_Task item_: With the images removed, write out every line below exactly.

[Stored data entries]
-- -- --

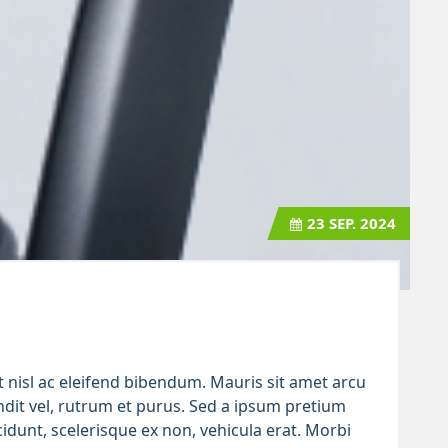
23
SEP. 2024
et nisl ac eleifend bibendum. Mauris sit amet arcu
ndit vel, rutrum et purus. Sed a ipsum pretium
cidunt, scelerisque ex non, vehicula erat. Morbi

-- -- --

_Solution for this exercise_:
23
SEP. 2024
et nisl ac eleifend bibendum. Mauris sit amet arcu
ndit vel, rutrum et purus. Sed a ipsum pretium
cidunt, scelerisque ex non, vehicula erat. Morbi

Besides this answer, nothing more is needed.